There is an inverse relationship between materiality and the level of audit risk, that is, the
higher the materiality level, the lower the audit risk and vice versa. The auditor takes the
inverse relationship between materiality and audit risk into account when determining the
nature, timing and extent of audit procedures, the auditor determines that the acceptable
materiality level is lower, audit risk is increased. The auditor would compensate for this
by either:
(a) reducing the assessed low level of control risk, where this is possible, and
supporting the reduced level by carrying out extended or additional tests of
control: or
(b) reducing detection risk by modifying the nature, timing and extent of planned
substantive procedures.
Materiality Assessment
The main users of the financial statement are the bank and the shareholders. The materiality
number used in the last period was P80, 000.

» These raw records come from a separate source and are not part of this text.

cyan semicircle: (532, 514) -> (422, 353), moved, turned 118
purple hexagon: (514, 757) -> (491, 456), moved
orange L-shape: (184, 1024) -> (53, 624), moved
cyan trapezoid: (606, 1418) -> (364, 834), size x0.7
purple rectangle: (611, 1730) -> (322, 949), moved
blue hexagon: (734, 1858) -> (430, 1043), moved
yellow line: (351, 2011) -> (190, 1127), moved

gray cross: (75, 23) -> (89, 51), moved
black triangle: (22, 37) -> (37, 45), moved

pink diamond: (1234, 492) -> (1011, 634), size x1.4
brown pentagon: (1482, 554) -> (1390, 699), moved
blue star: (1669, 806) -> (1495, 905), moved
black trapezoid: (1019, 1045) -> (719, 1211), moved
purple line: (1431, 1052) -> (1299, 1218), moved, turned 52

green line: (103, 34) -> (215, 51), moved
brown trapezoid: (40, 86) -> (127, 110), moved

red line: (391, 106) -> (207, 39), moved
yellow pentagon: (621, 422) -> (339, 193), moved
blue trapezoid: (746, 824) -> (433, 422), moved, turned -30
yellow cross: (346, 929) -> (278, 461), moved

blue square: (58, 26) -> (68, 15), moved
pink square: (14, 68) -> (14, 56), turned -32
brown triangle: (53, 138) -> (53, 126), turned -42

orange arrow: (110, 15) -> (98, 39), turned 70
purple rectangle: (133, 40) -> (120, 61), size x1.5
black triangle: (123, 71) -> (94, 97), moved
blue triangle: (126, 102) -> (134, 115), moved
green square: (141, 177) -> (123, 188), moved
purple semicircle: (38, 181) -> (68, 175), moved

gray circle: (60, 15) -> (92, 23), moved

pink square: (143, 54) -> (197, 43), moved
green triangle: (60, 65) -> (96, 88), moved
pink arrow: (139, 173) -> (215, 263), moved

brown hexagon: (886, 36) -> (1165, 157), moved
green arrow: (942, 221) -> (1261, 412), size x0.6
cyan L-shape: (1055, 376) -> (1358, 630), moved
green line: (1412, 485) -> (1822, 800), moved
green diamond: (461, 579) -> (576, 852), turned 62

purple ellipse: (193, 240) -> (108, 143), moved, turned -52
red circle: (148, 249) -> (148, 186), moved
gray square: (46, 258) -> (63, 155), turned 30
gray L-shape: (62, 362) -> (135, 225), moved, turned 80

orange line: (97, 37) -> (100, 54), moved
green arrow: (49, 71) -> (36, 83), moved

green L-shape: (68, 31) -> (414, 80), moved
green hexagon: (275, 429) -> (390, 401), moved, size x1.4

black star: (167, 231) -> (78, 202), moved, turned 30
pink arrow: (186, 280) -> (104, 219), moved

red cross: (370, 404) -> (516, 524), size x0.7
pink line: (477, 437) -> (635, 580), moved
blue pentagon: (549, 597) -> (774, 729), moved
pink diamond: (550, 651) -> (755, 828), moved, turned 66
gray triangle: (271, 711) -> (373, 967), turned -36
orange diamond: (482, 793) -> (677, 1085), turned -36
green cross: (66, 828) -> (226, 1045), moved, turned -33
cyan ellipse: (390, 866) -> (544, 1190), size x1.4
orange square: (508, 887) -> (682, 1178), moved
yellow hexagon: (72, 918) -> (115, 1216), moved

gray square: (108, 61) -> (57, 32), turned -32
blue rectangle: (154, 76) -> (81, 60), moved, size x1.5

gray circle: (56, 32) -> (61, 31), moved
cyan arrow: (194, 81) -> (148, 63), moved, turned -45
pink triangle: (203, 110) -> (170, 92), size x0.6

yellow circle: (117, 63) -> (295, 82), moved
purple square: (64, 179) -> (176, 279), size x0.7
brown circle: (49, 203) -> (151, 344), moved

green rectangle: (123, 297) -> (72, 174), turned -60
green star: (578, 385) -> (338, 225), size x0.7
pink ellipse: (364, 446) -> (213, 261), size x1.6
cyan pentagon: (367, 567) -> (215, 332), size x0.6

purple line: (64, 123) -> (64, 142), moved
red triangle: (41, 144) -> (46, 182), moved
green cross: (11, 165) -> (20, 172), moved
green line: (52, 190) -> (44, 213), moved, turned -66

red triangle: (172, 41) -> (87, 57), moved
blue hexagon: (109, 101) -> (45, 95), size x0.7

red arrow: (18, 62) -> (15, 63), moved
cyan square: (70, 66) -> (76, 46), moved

Using our professional judgment, we decided to base our materiality on 5% of the profit
before tax. Other bases of materiality, such as revenues, were also considered but it was felt
that profit before tax was the most meaningful amount in relation to the identified financial
statement users.
For this period, the pan is to use P100, 000 as the overall materiality. The concept of
materiality and its use in the audit has been discussed I general two terms with the client.
Using professional judgment, and the types of misstatements identified in previous audits,
overall performance materiality has been set at P75, 000.
A specific materiality for the local sales taxes paid has been set at P10,000 as we are required
to audit and report on his amount to the local government.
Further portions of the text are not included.